I ask the committee to imagine the benefits that investment has brought to Ireland. If members were to stand on the plinth of Leinster House and look across at Molesworth Street, they would see the way that the entire street has been imagined, repurposed and largely rebuilt in the past decade. This was enabled by institutional capital investment. On Kildare Street, there is a development beside the Department of Enterprise, Trade and Employment that includes a sympathetic restoration of a Georgian building into modern offices. On Dawson Street, the same has happened. On Dame Street, there has been huge investment in the iconic former Central Bank building, which is being refurbished to bring a strong addition and new experience to the area. In areas like Cherrywood, we are building a whole new town in which approximately 30,000 people will be accommodated in a fully integrated campus that involves a major commitment to place-making. All the facilities, including worship facilities, retail facilities, shopping experiences and recreational facilities are integrated on one site. That gives the committee a sense of what we are about.

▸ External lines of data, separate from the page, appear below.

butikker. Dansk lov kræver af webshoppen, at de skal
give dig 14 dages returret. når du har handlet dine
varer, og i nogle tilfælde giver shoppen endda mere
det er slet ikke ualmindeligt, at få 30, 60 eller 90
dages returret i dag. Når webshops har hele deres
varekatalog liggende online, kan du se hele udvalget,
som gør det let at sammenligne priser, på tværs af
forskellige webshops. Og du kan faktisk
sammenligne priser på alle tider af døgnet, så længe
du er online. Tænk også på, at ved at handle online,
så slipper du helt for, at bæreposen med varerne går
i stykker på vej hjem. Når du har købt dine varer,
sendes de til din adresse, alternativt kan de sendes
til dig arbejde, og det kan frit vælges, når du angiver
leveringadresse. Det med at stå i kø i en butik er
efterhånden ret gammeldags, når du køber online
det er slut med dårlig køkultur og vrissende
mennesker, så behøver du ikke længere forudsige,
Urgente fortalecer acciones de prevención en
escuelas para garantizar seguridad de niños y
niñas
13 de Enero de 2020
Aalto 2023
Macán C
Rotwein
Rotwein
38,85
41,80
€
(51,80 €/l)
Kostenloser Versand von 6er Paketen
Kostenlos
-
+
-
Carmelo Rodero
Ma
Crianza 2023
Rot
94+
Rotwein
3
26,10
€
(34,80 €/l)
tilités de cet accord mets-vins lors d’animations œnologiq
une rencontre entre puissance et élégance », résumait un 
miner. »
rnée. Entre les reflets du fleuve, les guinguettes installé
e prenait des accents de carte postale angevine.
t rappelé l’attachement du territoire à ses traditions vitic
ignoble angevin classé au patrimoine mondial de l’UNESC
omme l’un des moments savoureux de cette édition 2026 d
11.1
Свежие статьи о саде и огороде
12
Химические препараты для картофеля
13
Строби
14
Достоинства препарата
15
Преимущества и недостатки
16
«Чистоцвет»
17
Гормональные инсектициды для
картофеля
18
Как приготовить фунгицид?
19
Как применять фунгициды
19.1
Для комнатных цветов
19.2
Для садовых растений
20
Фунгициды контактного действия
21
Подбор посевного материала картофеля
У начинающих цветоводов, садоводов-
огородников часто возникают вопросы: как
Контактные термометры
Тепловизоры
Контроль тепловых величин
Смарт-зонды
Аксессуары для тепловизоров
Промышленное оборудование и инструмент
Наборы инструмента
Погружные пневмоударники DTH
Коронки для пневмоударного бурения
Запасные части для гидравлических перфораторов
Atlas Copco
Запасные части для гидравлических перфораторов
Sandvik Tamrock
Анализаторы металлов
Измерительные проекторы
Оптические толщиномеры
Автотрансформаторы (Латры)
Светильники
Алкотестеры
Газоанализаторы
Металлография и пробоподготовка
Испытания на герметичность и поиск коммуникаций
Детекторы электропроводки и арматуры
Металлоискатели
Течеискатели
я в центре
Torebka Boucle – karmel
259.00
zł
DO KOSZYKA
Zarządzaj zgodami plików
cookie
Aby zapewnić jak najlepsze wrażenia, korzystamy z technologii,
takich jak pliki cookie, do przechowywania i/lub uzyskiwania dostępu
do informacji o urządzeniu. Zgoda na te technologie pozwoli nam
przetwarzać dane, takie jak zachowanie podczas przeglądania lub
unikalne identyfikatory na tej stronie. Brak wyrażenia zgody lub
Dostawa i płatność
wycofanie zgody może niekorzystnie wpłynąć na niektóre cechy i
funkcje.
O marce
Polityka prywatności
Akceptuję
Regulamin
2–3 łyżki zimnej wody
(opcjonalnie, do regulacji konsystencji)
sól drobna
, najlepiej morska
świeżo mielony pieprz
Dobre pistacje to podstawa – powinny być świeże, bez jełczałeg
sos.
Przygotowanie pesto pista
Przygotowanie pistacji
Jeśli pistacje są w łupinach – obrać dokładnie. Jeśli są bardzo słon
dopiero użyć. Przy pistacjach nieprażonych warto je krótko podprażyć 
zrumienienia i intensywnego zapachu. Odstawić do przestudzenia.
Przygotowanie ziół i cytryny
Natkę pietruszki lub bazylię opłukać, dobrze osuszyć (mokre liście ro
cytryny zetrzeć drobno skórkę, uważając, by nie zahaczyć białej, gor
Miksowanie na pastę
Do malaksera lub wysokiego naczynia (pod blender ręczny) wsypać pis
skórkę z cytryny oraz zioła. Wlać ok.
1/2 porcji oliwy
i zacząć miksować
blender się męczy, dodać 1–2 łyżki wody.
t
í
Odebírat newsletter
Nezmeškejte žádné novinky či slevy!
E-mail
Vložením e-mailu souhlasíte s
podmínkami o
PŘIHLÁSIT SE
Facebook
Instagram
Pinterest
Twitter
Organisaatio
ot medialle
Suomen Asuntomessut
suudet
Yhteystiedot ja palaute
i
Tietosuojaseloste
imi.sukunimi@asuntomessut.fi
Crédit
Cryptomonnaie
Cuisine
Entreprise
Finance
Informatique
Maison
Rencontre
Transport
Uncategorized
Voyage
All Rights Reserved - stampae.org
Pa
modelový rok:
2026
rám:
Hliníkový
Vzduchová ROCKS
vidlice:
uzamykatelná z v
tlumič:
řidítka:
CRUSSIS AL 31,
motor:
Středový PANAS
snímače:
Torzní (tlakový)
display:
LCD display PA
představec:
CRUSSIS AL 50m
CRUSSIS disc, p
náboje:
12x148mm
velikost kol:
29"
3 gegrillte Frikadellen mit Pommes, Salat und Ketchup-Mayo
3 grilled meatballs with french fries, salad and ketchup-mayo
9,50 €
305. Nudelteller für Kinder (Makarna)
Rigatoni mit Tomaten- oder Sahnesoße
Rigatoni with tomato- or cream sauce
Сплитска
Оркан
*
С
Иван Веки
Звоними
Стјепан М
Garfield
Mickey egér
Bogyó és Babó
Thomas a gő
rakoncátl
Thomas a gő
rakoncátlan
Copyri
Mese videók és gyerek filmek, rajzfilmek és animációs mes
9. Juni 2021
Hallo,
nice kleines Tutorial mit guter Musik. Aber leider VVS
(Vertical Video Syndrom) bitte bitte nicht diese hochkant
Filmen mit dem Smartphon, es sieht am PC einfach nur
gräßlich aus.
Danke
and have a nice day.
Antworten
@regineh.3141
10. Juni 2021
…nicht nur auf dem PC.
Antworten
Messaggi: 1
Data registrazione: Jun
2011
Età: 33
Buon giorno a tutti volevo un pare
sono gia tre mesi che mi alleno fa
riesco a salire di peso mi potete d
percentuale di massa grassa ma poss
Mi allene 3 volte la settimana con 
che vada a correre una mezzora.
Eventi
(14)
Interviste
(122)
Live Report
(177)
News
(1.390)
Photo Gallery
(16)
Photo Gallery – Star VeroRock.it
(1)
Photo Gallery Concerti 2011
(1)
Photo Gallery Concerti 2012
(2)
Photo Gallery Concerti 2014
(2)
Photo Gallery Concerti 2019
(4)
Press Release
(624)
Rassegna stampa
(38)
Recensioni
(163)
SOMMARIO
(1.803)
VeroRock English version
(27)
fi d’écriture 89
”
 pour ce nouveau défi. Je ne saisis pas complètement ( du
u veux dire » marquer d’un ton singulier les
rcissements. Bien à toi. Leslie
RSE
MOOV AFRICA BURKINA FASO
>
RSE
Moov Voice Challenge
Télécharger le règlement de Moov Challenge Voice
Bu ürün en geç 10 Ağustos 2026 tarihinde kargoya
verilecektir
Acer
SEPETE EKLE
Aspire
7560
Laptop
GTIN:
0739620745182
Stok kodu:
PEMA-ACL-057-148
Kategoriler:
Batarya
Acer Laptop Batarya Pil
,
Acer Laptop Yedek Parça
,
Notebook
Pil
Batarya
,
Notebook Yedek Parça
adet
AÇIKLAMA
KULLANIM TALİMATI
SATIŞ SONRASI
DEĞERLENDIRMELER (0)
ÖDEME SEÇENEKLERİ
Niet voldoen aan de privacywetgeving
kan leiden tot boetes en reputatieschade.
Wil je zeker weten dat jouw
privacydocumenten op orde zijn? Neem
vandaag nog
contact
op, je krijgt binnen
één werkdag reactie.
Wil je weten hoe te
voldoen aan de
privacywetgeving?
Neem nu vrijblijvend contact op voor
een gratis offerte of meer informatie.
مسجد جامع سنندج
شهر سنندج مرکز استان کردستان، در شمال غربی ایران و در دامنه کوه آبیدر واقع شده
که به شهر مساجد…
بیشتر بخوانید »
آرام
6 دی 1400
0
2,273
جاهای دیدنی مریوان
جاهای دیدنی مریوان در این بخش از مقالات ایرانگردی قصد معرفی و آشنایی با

We are the source of almost all the new rental supply for the private market, which the committee will be aware is under pressure due to the exodus of smaller landlords. We are building or funding 60% of the private market output. We are also important providers of debt capital for most of the small and medium builders. That has an impact countrywide.
I will turn to the business of the meeting. While our members are committed to Ireland and are attracted by its strong fundamentals, the planning system needs radical reform. We are drinking in the last-chance saloon. If we do not get it right this time, our international reputation will be at stake. The consensus among our members who have exposure to policy and planning systems across the world is that, at the current juncture, the Irish planning system is among the most difficult to navigate. There is no element of predictability or certainty of outcome and this is adding significant additional cost, uncertainty and risk in an area where investment is badly needed to deliver the required number of new homes and other critical infrastructure the country needs.
I will not go any further. We made a detailed submission in which we included a number of observations about the draft Bill. I am happy to engage with the committee in the next few hours and to respond to any questions members may have.